ГЛАВА ДВАДЦАТЬ ЧЕТВЕРТАЯ

   В этой небольшой заключительной главе я объясню все те происшествия, которые описала, но не смогла объяснить раньше, частью мы с Петром Анатольевичем сами до всего этого додумались, остальные недостающие нам факты я почерпнула из воспоминаний Павла Игнатьевича. В последние годы жизни он стал чрезвычайно словоохотлив, и с удовольствием вспоминал наиболее славные страницы своей героической деятельности на ниве… ну, и так далее…
   Думаю самые догадливые из читателей уже поняли, что не последнюю роль во всей этой истории сыграл господин Шамаев. Тот самый новый доктор, который в течение двух недель исполнял обязанности убитого им Карла Ивановича.
   С давних времен поклонник, последователь и активный участник Татариновских радений, он был в секте кем-то вроде заместителя Татариновой, а в Саратове — Лобановой по различным зельям и препаратам. И достиг в этом определенных успехов. Он досконально изучил восточную медицину, в частности — тот ее раздел, что посвящен травам и приготовленным на их основе ядам. И достиг на этом поприще немалых успехов.
   Именно с его помощью Костя Лобанов был приведен в состояние глубокого летаргического сна, которое от настоящей смерти сможет отличить не всякий специалист. Поэтому как это ни страшно, но Константин действительно сгорел заживо, хотя, скорее всего, ничего при этом не чувствовал. Препарат, что ввел ему во время вечерней беседы Шамаев, превращает человека в бесчувственный неподвижный предмет, и с древних времен использовался восточными и африканскими колдунами и шаманами.
   Чем же так насолил своей родственнице ее замечательный племянник? История весьма печальная. Приехав в Саратов, молодой человек действительно влюбляется в Ирочку Вербицкую, даже не догадываясь, что все ее семейство давно и накрепко связало свою жизнь с преемницей Татариновой.

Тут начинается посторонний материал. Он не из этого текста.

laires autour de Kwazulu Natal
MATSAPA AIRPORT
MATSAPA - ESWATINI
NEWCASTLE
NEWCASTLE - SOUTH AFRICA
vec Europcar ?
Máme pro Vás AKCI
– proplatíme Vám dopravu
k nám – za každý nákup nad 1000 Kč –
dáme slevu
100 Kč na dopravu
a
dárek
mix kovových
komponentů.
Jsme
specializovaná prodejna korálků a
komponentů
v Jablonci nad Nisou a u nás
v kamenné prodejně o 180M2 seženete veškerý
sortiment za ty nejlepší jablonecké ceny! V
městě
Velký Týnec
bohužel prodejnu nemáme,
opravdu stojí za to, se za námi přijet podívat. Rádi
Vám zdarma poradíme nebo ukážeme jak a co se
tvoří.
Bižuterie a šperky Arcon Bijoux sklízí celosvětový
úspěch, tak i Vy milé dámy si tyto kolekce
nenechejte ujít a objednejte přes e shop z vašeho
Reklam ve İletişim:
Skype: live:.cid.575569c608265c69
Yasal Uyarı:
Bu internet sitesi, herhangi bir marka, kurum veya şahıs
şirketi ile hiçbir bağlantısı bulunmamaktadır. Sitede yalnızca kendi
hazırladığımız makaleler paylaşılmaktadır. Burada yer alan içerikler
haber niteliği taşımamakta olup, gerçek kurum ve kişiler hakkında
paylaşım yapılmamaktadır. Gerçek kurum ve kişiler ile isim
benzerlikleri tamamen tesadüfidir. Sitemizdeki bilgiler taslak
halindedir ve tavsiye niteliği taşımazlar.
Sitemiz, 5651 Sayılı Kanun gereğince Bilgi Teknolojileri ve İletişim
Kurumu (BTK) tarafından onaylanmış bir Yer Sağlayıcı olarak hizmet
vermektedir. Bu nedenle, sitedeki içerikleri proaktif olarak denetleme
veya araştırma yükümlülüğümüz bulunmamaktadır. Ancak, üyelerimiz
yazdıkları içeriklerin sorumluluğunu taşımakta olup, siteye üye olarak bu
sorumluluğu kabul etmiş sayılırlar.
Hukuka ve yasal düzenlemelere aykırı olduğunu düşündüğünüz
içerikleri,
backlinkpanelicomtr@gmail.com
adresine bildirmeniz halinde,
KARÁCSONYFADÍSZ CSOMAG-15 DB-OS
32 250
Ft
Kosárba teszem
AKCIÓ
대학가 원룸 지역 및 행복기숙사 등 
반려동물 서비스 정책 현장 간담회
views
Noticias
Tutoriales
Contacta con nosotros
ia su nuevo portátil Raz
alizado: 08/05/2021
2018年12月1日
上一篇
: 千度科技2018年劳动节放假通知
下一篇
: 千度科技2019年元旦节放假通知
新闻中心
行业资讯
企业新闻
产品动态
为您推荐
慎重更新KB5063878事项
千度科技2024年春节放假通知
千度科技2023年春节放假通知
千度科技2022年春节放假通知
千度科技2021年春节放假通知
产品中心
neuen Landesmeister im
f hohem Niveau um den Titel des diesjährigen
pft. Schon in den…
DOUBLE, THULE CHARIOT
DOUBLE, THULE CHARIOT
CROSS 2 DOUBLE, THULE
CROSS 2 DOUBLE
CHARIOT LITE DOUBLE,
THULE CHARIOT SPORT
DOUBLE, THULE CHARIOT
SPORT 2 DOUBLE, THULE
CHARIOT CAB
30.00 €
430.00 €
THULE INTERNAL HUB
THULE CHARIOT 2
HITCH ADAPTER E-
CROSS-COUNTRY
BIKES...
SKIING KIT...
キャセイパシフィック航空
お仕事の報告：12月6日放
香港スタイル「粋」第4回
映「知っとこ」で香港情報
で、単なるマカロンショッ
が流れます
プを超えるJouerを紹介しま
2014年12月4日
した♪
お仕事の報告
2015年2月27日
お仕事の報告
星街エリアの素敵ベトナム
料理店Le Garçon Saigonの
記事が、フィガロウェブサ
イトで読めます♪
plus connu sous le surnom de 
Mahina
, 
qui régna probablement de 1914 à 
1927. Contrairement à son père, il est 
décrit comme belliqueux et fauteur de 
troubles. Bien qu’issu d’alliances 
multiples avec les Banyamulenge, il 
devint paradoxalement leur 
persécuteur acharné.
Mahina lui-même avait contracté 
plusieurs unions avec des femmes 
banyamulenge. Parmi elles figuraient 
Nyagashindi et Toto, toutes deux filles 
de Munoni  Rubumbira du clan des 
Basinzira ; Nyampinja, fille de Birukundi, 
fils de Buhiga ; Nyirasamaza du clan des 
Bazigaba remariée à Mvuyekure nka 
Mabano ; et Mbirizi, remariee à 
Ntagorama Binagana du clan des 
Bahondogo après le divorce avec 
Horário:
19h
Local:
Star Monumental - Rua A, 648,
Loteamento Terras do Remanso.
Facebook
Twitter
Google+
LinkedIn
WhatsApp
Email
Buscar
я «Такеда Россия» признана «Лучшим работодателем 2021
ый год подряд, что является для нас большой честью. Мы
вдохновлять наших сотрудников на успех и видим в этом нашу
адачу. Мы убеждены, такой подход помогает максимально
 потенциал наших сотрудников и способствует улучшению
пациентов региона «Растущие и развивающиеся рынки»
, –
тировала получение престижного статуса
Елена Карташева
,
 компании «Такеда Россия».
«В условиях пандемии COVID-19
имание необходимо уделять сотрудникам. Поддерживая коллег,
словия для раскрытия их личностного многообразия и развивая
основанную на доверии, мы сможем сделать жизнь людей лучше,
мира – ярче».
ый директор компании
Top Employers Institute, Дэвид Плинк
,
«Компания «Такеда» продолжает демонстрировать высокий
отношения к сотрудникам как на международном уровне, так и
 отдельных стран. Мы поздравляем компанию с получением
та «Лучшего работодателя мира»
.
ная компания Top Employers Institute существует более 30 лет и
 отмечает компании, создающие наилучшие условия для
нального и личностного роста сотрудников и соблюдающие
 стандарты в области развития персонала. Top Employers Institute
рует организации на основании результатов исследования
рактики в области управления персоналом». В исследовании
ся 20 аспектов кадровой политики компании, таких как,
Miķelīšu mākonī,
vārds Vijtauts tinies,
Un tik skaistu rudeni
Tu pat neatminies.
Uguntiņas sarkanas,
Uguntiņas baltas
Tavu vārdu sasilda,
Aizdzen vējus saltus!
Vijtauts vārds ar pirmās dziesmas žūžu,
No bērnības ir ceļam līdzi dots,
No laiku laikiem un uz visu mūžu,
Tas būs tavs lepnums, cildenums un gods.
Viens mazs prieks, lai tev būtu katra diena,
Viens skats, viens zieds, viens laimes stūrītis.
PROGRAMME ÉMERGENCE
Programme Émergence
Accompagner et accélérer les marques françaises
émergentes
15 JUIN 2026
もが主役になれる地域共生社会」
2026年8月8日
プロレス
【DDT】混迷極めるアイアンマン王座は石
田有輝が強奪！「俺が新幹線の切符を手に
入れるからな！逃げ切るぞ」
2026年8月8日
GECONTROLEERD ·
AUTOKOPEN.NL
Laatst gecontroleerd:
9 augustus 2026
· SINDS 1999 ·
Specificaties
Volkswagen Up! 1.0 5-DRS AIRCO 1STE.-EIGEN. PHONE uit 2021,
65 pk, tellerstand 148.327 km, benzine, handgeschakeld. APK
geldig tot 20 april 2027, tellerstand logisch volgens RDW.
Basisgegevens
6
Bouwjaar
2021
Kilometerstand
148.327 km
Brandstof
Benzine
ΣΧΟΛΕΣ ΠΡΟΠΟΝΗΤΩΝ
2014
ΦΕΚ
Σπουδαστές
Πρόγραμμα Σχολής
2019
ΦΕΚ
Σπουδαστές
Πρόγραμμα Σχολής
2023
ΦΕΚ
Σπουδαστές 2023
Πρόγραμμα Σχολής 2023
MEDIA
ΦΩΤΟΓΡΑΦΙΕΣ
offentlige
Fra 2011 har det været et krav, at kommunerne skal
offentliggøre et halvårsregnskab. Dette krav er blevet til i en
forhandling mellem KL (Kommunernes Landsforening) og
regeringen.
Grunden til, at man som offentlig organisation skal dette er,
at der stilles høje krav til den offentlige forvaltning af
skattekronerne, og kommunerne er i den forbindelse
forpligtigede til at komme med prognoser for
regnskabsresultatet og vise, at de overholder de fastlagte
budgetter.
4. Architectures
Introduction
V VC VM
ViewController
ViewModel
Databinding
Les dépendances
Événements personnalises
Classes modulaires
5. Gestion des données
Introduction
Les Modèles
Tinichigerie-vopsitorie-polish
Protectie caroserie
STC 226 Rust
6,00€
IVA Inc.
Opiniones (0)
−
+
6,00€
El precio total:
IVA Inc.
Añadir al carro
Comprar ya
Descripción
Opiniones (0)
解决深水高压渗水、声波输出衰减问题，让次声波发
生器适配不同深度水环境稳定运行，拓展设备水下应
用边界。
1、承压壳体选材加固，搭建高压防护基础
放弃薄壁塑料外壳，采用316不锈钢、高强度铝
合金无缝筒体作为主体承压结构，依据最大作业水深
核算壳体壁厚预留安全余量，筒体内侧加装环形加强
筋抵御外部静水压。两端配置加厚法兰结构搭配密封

   Именно так. В радениях участвовали и сам господин Вербицкий, и его жена, и обе (как это ни страшно прозвучит) дочери, с малолетства — совершенно наравне со взрослыми. Вербицкие, узнав о чувстве молодого Лобанова, решают убить двух зайцев — привлечь в секту еще одного адепта, и тем самым уберечь свою старшую дочь от постыдного по их мнению человеческого брака. Они, как и все остальные участники радений, его не признавали, впрочем, я об этом уже писала в предыдущей главе.
   Вербицкие были почти уверены в успехе, тем более, что Константин находился в действительном, хоть и весьма далеком, как выяснилось теперь, родстве с их «Богородицей». Но романтически настроенный молодой человек, до поры воспринимавший их учение с восторгом, как и многие весьма неглупые и искренне верующие люди, пока дело не коснулось практики. После первого же радения в его собственном доме, он буквально чуть не сошел с ума, увидев свою возлюбленную…
   Я не желаю живописать всех этих подробностей. Обладая воображением, вы легко можете представить себе, что именно мог увидеть там Константин.
   С этого вечера молодой человек взбунтовался. Он искал встреч со своей возлюбленной наедине — то уговаривая ее бежать с ним в Америку, то склоняя покаяться и уйти в монастырь, разумеется не тот, в котором она и без того частенько бывала с раннего детства. Решение убить его у Лобановой возникло тогда, когда доведенный до отчаяния Константин пригрозил Ирочкиным родителям разоблачением.